Posted by jonathanfryer on Sunday, 31st May, 2009
This lunchtime I addressed about a thousand Spanish-speaking Latin Americans at the Fusion leisure centre in Elephant and Castle in South London, alongside Jean Lambert (the current Green MEP) and a Filipino independent. Interesting how both the Tories and Labour seem to have given up on the European elections. This is the fourth hustings in a row at which the Tories have failed to field a candidate, and the third at which there has been a Labour no-show. What are they afraid of?
Meanwhile, it was good to see The Observer coming out clearly in an editorial today, advising people to vote LibDem on 4 June. That recommendation is both because the party has the only credible agenda for real engagement with our partners in the European Union, but also because Nick Clegg has set out a plausible schema for the sort of radical reform that the British political system needs. Politics in this country is indeed broken, as Nick has been arguing for ages, long before all the expenses sleaze stuff oozed out. Roy Jenkins must be chuckling in his grave now that the public realises that it really is time to break the mould.

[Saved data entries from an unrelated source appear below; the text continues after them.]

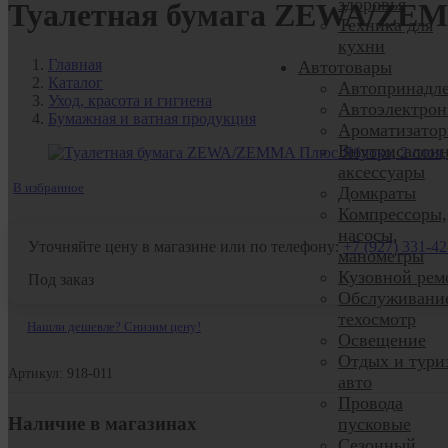
здоровья
Туалетная бумага ZEWA/ZEMM
Техника для
кухни
Главная
Автотовары
Каталог
Автопринадл
Уход, красота и гигиена
Автоэлектрон
Бумажная и ватная продукция
Ароматизато
Внутрисалон
аксессуары
В избранное
Домкраты
Компрессоры,
насосы,
Уточняйте цену в магазине или по телефону:
+7 (927) 331-42
манометры
Кузовной рем
Под заказ
Обслуживани
техосмотр
Нашли дешевле? Снизим цену!
Освещение
Отдых и тури
Артикул: 918-011
авто
Провода
Наличие в магазинах
пусковые
Сезонный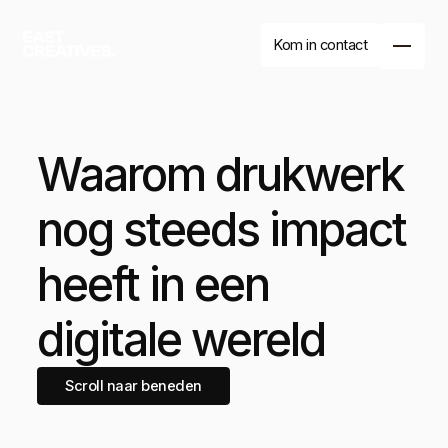
Kom in contact
Waarom drukwerk
nog steeds impact
heeft in een
digitale wereld
Branding
Website
Drukwerk
Scroll naar beneden
Branding
Website
Drukwerk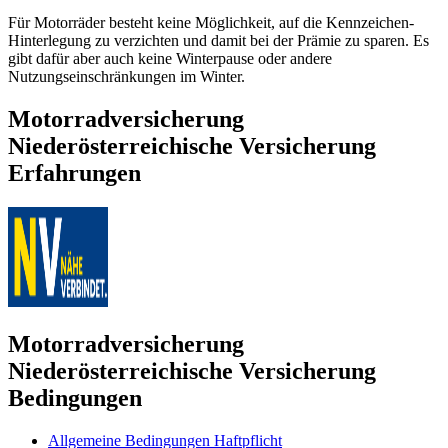
Für Motorräder besteht keine Möglichkeit, auf die Kennzeichen-
Hinterlegung zu verzichten und damit bei der Prämie zu sparen. Es
gibt dafür aber auch keine Winterpause oder andere
Nutzungseinschränkungen im Winter.
Motorradversicherung
Niederösterreichische Versicherung
Erfahrungen
Motorradversicherung
Niederösterreichische Versicherung
Bedingungen
Allgemeine Bedingungen Haftpflicht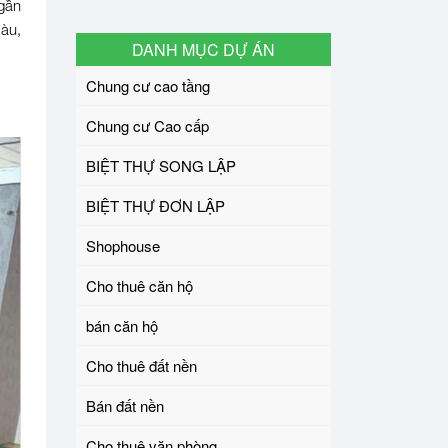
,gần
àu,
DANH MỤC DỰ ÁN
Chung cư cao tầng
Chung cư Cao cấp
BIỆT THỰ SONG LẬP
BIỆT THỰ ĐƠN LẬP
Shophouse
Cho thuê căn hộ
bán căn hộ
Cho thuê đất nền
Bán đất nền
Cho thuê văn phòng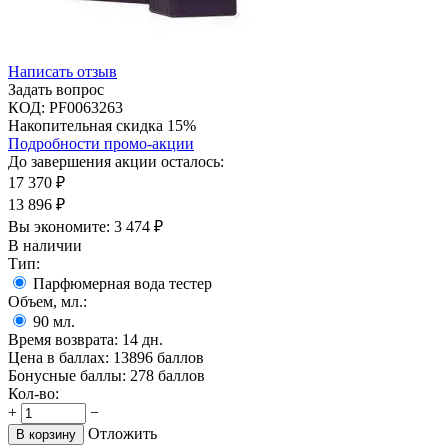
Написать отзыв
Задать вопрос
КОД:
PF0063263
Накопительная скидка 15%
Подробности промо-акции
До завершения акции осталось:
17 370
₽
13 896
₽
Вы экономите:
3 474
₽
В наличии
Тип:
Парфюмерная вода тестер
Объем, мл.:
90
мл.
Время возврата:
14 дн.
Цена в баллах:
13896 баллов
Бонусные баллы:
278 баллов
Кол-во:
+
−
Отложить
В корзину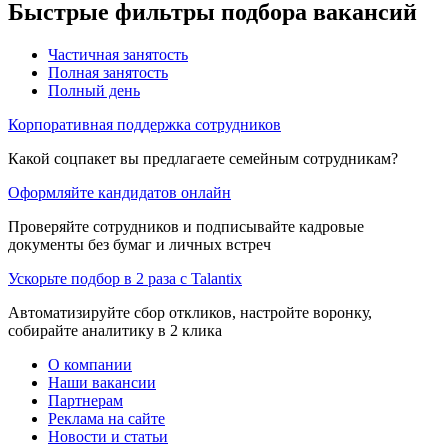
Быстрые фильтры подбора вакансий
Частичная занятость
Полная занятость
Полный день
Корпоративная поддержка сотрудников
Какой соцпакет вы предлагаете семейным сотрудникам?
Оформляйте кандидатов онлайн
Проверяйте сотрудников и подписывайте кадровые
документы без бумаг и личных встреч
Ускорьте подбор в 2 раза с Talantix
Автоматизируйте сбор откликов, настройте воронку,
собирайте аналитику в 2 клика
О компании
Наши вакансии
Партнерам
Реклама на сайте
Новости и статьи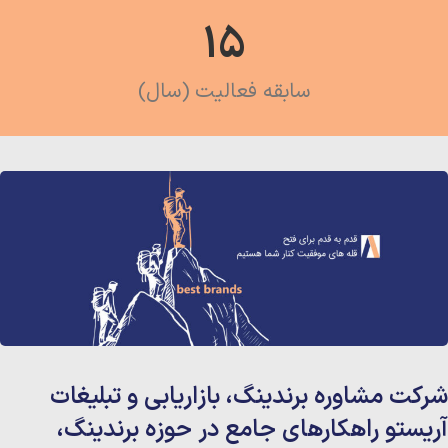
15
سابقه فعالیت (سال)
شرکت مشاوره برندینگ، بازاریابی و تبلیغات
آریستو راهکارهای جامع در حوزه برندینگ،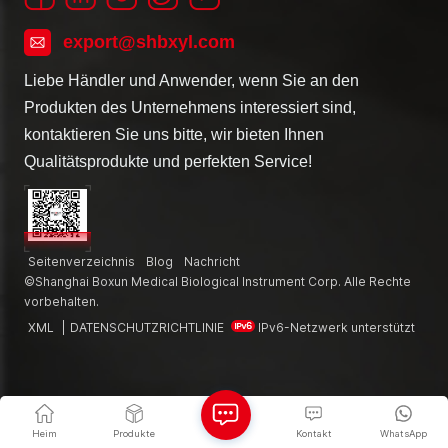
export@shbxyl.com
Liebe Händler und Anwender, wenn Sie an den
Produkten des Unternehmens interessiert sind,
kontaktieren Sie uns bitte, wir bieten Ihnen
Qualitätsprodukte und perfekten Service!
Seitenverzeichnis
Blog
Nachricht
©Shanghai Boxun Medical Biological Instrument Corp. Alle Rechte
vorbehalten.
XML
|
DATENSCHUTZRICHTLINIE
IPv6-Netzwerk unterstützt
Heim
Produkte
Kontakt
WhatsApp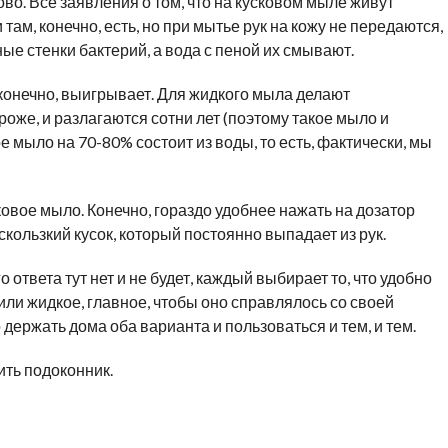
ово. Все заявления о том, что на кусковом мыле живут
 там, конечно, есть, но при мытье рук на кожу не передаются,
ые стенки бактерий, а вода с пеной их смывают.
 конечно, выигрывает. Для жидкого мыла делают
роже, и разлагаются сотни лет (поэтому такое мыло и
е мыло на 70-80% состоит из воды, то есть, фактически, мы
овое мыло. Конечно, гораздо удобнее нажать на дозатор
кользкий кусок, который постоянно выпадает из рук.
 ответа тут нет и не будет, каждый выбирает то, что удобно
или жидкое, главное, чтобы оно справлялось со своей
держать дома оба варианта и пользоваться и тем, и тем.
тить подоконник.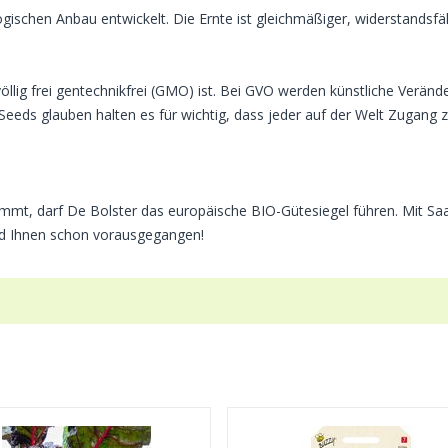
gischen Anbau entwickelt. Die Ernte ist gleichmäßiger, widerstandsfä
völlig frei gentechnikfrei (GMO) ist. Bei GVO werden künstliche Ve
 Seeds glauben halten es für wichtig, dass jeder auf der Welt Zugan
t, darf De Bolster das europäische BIO-Gütesiegel führen. Mit Saat
ind Ihnen schon vorausgegangen!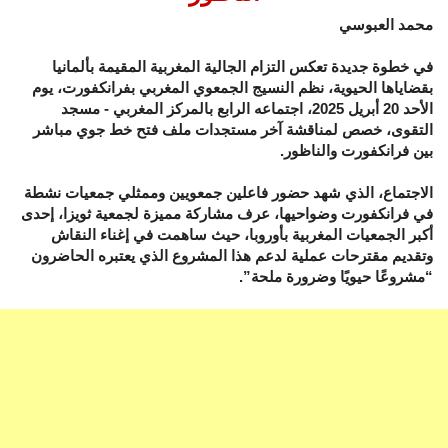
محمد العبوسي
في خطوة جديدة تعكس التزام الجالية المغربية المقيمة بألمانيا
بقضاياها الحيوية، نظم النسيج الجمعوي المغربي بفرانكفورت، يوم
الأحد 20 أبريل 2025، اجتماعه الرابع بالمركز المغربي - مسجد
التقوى، خصص لمناقشة آخر مستجدات ملف فتح خط جوي مباشر
بين فرانكفورت والناظور.
الاجتماع، الذي شهد حضور فاعلين جمعويين وممثلي جمعيات نشطة
في فرانكفورت وضواحيها، عرف مشاركة مميزة لجمعية ثويزا، إحدى
أكبر الجمعيات المغربية بأوروبا، حيث ساهمت في إغناء النقاش
وتقديم مقترحات عملية لدعم هذا المشروع الذي يعتبره الحاضرون
“مشروعًا حيويًا وضرورة ملحة”.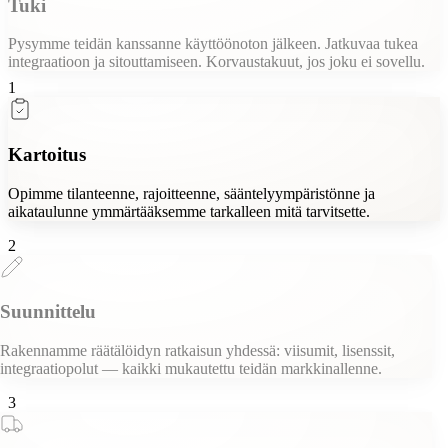
Tuki
Pysymme teidän kanssanne käyttöönoton jälkeen. Jatkuvaa tukea
integraatioon ja sitouttamiseen. Korvaustakuut, jos joku ei sovellu.
1
Kartoitus
Opimme tilanteenne, rajoitteenne, sääntelyympäristönne ja
aikataulunne ymmärtääksemme tarkalleen mitä tarvitsette.
2
Suunnittelu
Rakennamme räätälöidyn ratkaisun yhdessä: viisumit, lisenssit,
integraatiopolut — kaikki mukautettu teidän markkinallenne.
3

Posted in Uncategorized | Tagged: Elephant and Castle, European elections, Fusion centre, Jean Lambert, Nick Clegg, Roy Jenkins, The Observer | Leave a Comment »
Posted by jonathanfryer on Sunday, 11th January, 2009
There is an imporant letter in today’s ‘Observer’ from almost a dozen leading British Jews — including the LibDem peer, Rabbi Julia Neuberger — calling for an immediate and permanent ceasefire in Gaza, with international monitoring of the ceasefire agreement. The signatories — who also include form Labour Party Chairman Sir Jeremy Beecham, the philanthropist Sir Sigmund Sternberg and the academic Professor David Cesarani — declare that ‘it is our desire to see a durable solution for ordinary people and our view that an immediate ceasefire is not only a humanitarian necessity but also a strategic priority for the future security of Israelis, Palestinians and people of the region.’

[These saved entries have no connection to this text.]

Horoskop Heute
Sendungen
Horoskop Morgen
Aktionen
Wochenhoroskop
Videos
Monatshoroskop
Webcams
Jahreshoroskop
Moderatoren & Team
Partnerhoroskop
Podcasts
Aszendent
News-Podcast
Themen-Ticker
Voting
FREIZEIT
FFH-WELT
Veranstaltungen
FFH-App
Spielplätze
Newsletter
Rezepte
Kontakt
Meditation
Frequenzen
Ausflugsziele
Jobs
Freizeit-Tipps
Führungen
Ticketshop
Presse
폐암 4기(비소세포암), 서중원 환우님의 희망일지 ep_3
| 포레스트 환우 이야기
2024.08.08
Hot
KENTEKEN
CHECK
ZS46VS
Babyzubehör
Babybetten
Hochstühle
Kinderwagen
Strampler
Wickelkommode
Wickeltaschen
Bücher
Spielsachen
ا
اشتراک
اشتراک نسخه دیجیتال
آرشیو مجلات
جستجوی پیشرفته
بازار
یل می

While naturally suporting Israel’s right to defend itself against rocket attacks, the authors ‘are concerned that rather than bringing security to Israel, a continued military offensive could strengthen extremists, destabilise the region and exacerbate tensions inside Israel with its one million Arab citizens.’ Hear, Hear!
Posted in Uncategorized | Tagged: British Jews, David Cesarani, Gaza, Israel, Jeremy Beecham, Julia Neuberger, Palestine, Sigmund Sternberg, The Observer | Leave a Comment »

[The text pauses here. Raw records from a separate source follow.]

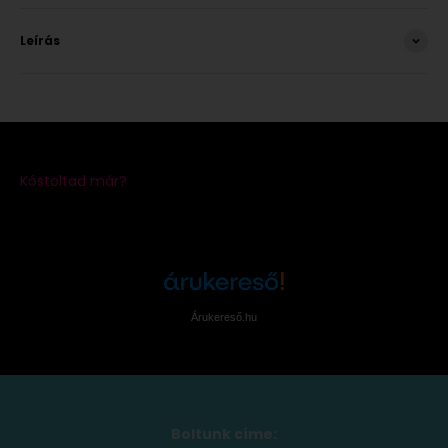
Leírás
Árukereső.hu
Boltunk címe: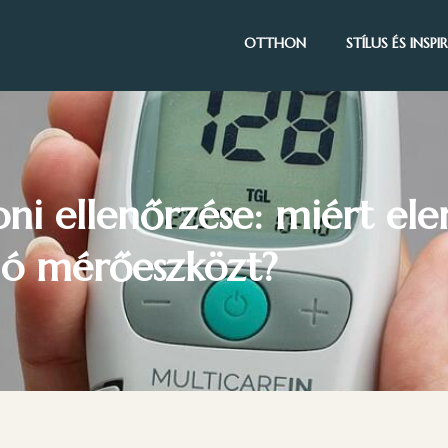
OTTHON
STÍLUS ÉS INSP
ni ellenőrzése: miért el
jó mérőeszközt?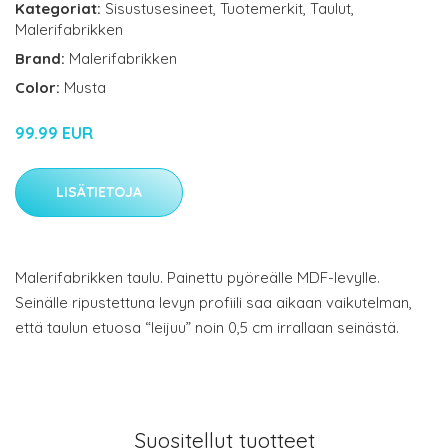
Kategoriat:
Sisustusesineet
,
Tuotemerkit
,
Taulut
,
Malerifabrikken
Brand:
Malerifabrikken
Color:
Musta
99.99 EUR
LISÄTIETOJA
Malerifabrikken taulu. Painettu pyöreälle MDF-levylle.
Seinälle ripustettuna levyn profiili saa aikaan vaikutelman,
että taulun etuosa “leijuu” noin 0,5 cm irrallaan seinästä.
Suositellut tuotteet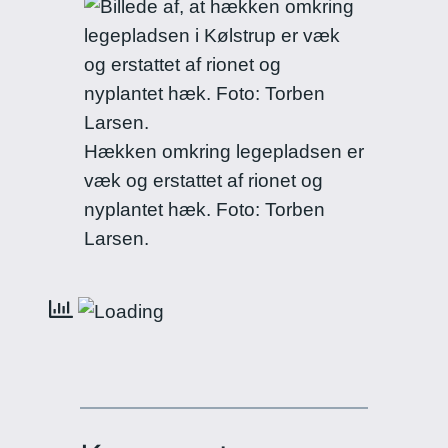
Hækken omkring legepladsen er
væk og erstattet af rionet og
nyplantet hæk. Foto: Torben
Larsen.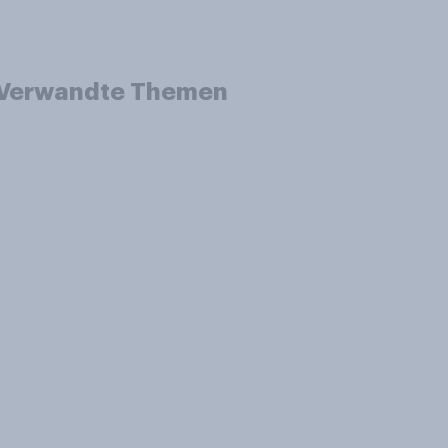
Verwandte Themen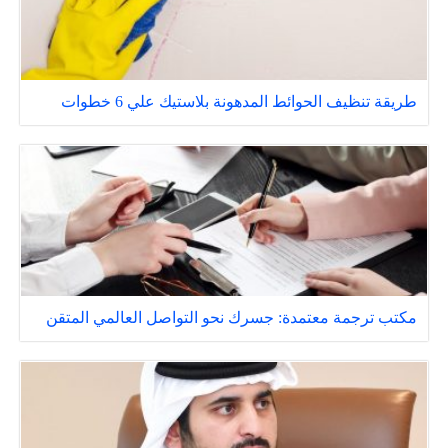
طريقة تنظيف الحوائط المدهونة بلاستيك علي 6 خطوات
مكتب ترجمة معتمدة: جسرك نحو التواصل العالمي المتقن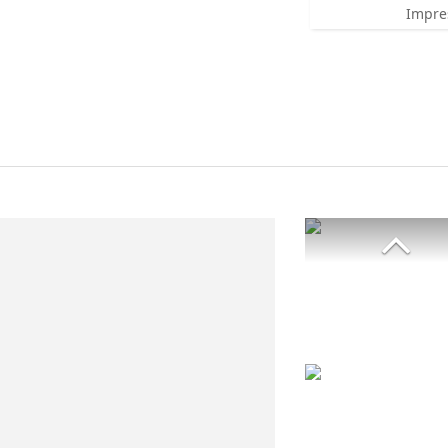
Impre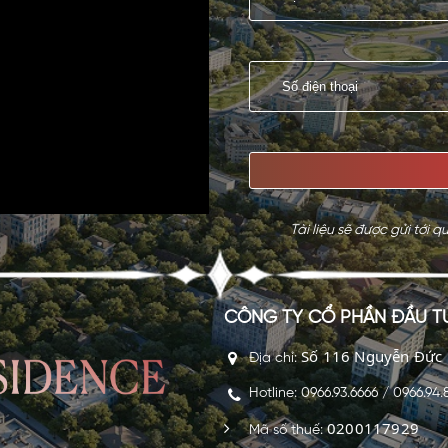
Tài liệu sẽ được gửi tới
CÔNG TY CỔ PHẦN ĐẦU TƯ
Số 116 Nguyễn Đức C
Địa chỉ:
Hotline: 0966.93.6666 / 0966.94
0200117929
Mã số thuế: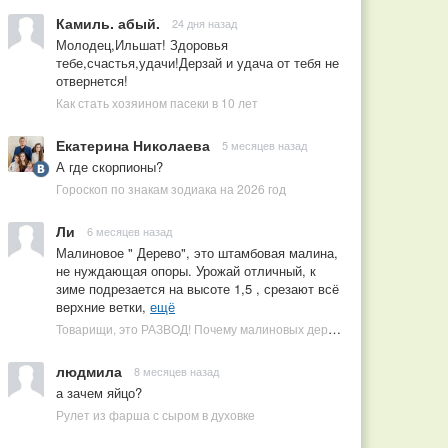
Камиль. абый.
24 дня назад
Молодец,Ильшат! Здоровья
тебе,счастья,удачи!Дерзай и удача от тебя не
отвернется!
Как стать хозяином пасеки в 10 лет
Екатерина Николаева
5 месяцев назад
А где скорпионы?
Гороскоп по знакам зодиака на 2026 год
Ли
6 месяцев назад
Малиновое " Дерево", это штамбовая малина,
не нуждающая опоры. Урожай отличный, к
зиме подрезается на высоте 1,5 , срезают всё
верхние ветки,
ещё
Товарищи, это РАЗВОД! Почему малиновых деревьев не бывает, или Как ушлые продавцы наживаются на мечтах садоводов
людмила
8 месяцев назад
а зачем яйцо?
Рулет из фарша с сыром в духовке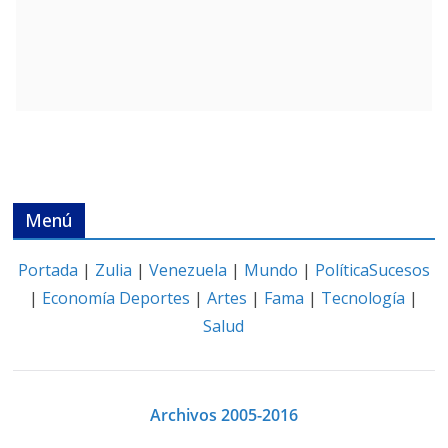
Menú
Portada
|
Zulia
|
Venezuela
|
Mundo
|
Política
Sucesos
|
Economía
Deportes
|
Artes
|
Fama
|
Tecnología
|
Salud
Archivos 2005-2016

Posted by jonathanfryer on Sunday, 15th June, 2008
There are two excellent editorial and op-ed pieces in today’s ‘Observer’, in response to the Irish referendum on the Lisbon Treaty. It’s reassuring to see that at least one British Sunday newspaper publishes sense. The lead editorial — ‘The Irish vote must not thwart a better Europe’ — correctly notes that ‘British governments in particular have fostered scepticism by presenting their negotiations in Brussels as heroic defence of the national interest against the forces of pan-Europeanism. British Prime Ministers, including Tony Blair and Gordon Brown, have colluded in the fiction that EU power is something exercised over Britain by Brussels, to be constrained with “red lines”. In fact, EU power is wielded by Britain through Brussels’. This is a point that needs making again and again, to counter the vicious misrepresentations put out by UKIP and other more mainstream Euro-sceptic politicians. A lot of the responsiblity for doing that over the next 12 months will fall on the shoulders of the LibDems’ Nick Clegg and Ed Davey.
In his column — ‘Europe must not be derailed by lies and disinformation — Will Hutton warns what is likely to happen if the Conservatives under David Cameron and William Hague get into power, spouting their populist nonsense about Brussels bullies. ‘Pro-Europeans everywhere must engage,’ Will exhorts. ‘We need this Europe — to fight climate change, to ensure security of energy and food, to underwrite our prosperity and to fight for our common interests. The world needs it too. The EU is the citizens’ friend.’
Well worth reading and inwardly digesting in full!